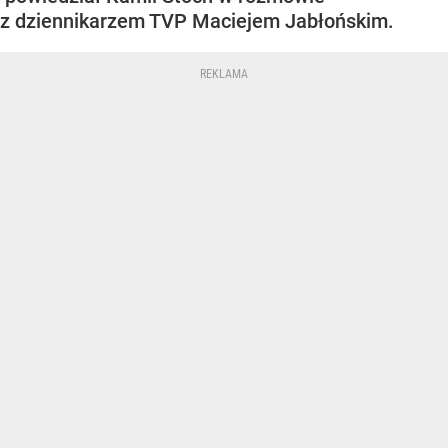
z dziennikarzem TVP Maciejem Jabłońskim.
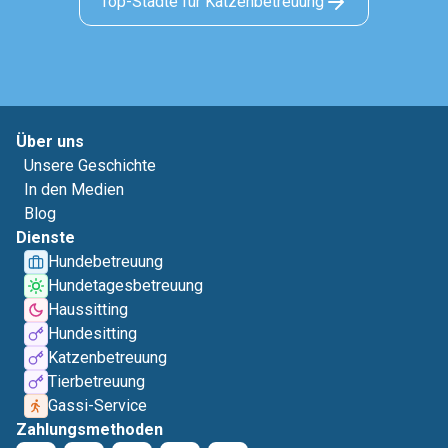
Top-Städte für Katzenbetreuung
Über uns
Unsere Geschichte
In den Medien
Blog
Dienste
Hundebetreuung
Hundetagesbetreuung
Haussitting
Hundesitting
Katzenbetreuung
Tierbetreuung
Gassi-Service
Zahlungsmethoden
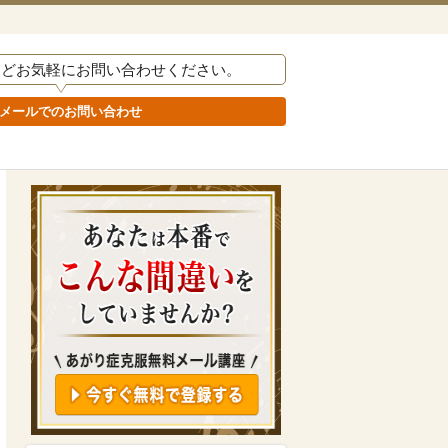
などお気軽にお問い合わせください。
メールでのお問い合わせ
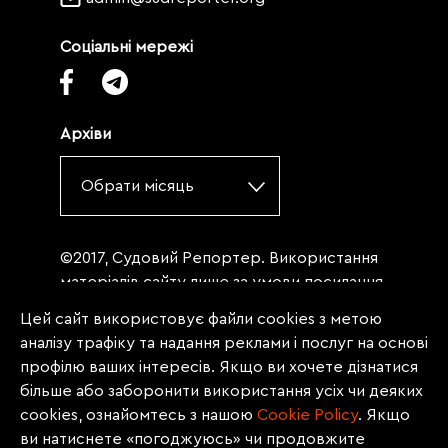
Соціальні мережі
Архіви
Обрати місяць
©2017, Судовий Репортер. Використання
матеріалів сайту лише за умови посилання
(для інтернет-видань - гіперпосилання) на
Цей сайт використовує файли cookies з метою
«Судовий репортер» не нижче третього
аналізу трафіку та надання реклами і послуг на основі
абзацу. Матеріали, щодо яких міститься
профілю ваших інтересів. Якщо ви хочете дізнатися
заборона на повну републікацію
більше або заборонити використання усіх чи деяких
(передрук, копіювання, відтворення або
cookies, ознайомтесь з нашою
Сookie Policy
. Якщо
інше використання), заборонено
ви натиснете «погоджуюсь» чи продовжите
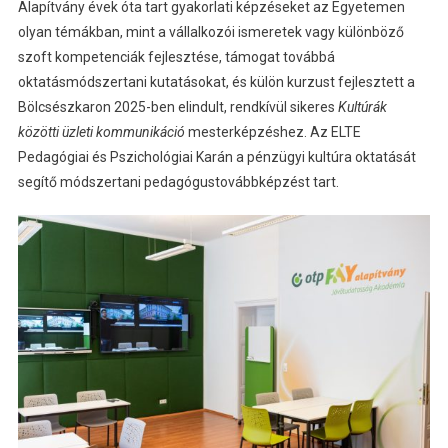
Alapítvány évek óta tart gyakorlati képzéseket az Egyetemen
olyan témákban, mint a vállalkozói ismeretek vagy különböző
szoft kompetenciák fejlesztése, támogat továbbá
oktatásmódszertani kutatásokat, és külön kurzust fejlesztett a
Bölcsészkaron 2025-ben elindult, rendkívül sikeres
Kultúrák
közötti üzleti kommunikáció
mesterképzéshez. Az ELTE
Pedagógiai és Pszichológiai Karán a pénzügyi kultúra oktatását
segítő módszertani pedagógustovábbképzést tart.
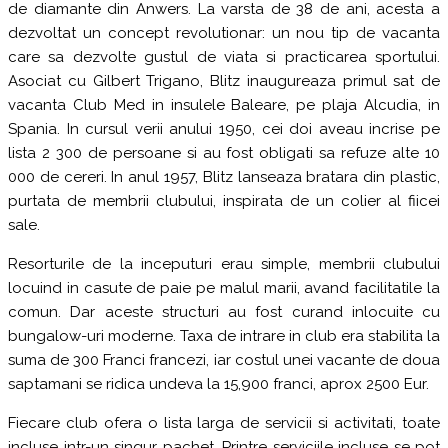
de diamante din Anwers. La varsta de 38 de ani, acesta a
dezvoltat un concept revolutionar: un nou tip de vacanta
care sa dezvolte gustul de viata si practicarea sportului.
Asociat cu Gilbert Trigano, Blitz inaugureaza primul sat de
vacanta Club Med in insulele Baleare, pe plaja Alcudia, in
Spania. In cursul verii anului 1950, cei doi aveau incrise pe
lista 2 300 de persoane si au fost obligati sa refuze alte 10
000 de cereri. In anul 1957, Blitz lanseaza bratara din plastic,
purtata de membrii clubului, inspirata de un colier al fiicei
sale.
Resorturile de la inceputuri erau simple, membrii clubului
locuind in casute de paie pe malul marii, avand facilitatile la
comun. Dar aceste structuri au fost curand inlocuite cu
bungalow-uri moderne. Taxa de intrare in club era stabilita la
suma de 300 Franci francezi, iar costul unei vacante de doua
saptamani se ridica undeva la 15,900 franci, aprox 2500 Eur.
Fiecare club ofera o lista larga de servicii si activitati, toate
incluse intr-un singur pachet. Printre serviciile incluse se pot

## EXERCISE OBJECTIVE
Exact copy, no pictures: please print the data above once more.

## SOLUTION TO THIS EXERCISE
z dziennikarzem TVP Maciejem Jabłońskim.
Top-Städte für Katzenbetreuung
Über uns
Unsere Geschichte
In den Medien
Blog
Dienste
Hundebetreuung
Hundetagesbetreuung
Haussitting
Hundesitting
Katzenbetreuung
Tierbetreuung
Gassi-Service
Zahlungsmethoden
などお気軽にお問い合わせください。
メールでのお問い合わせ
Соціальні мережі
Архіви
Обрати місяць
©2017, Судовий Репортер. Використання
матеріалів сайту лише за умови посилання
(для інтернет-видань - гіперпосилання) на
Цей сайт використовує файли cookies з метою
«Судовий репортер» не нижче третього
аналізу трафіку та надання реклами і послуг на основі
абзацу. Матеріали, щодо яких міститься
профілю ваших інтересів. Якщо ви хочете дізнатися
заборона на повну републікацію
більше або заборонити використання усіх чи деяких
(передрук, копіювання, відтворення або
cookies, ознайомтесь з нашою
Сookie Policy
. Якщо
інше використання), заборонено
ви натиснете «погоджуюсь» чи продовжите
Alapítvány évek óta tart gyakorlati képzéseket az Egyetemen
olyan témákban, mint a vállalkozói ismeretek vagy különböző
szoft kompetenciák fejlesztése, támogat továbbá
oktatásmódszertani kutatásokat, és külön kurzust fejlesztett a
Bölcsészkaron 2025-ben elindult, rendkívül sikeres
Kultúrák
közötti üzleti kommunikáció
mesterképzéshez. Az ELTE
Pedagógiai és Pszichológiai Karán a pénzügyi kultúra oktatását
segítő módszertani pedagógustovábbképzést tart.
de diamante din Anwers. La varsta de 38 de ani, acesta a
dezvoltat un concept revolutionar: un nou tip de vacanta
care sa dezvolte gustul de viata si practicarea sportului.
Asociat cu Gilbert Trigano, Blitz inaugureaza primul sat de
vacanta Club Med in insulele Baleare, pe plaja Alcudia, in
Spania. In cursul verii anului 1950, cei doi aveau incrise pe
lista 2 300 de persoane si au fost obligati sa refuze alte 10
000 de cereri. In anul 1957, Blitz lanseaza bratara din plastic,
purtata de membrii clubului, inspirata de un colier al fiicei
sale.
Resorturile de la inceputuri erau simple, membrii clubului
locuind in casute de paie pe malul marii, avand facilitatile la
comun. Dar aceste structuri au fost curand inlocuite cu
bungalow-uri moderne. Taxa de intrare in club era stabilita la
suma de 300 Franci francezi, iar costul unei vacante de doua
saptamani se ridica undeva la 15,900 franci, aprox 2500 Eur.
Fiecare club ofera o lista larga de servicii si activitati, toate
incluse intr-un singur pachet. Printre serviciile incluse se pot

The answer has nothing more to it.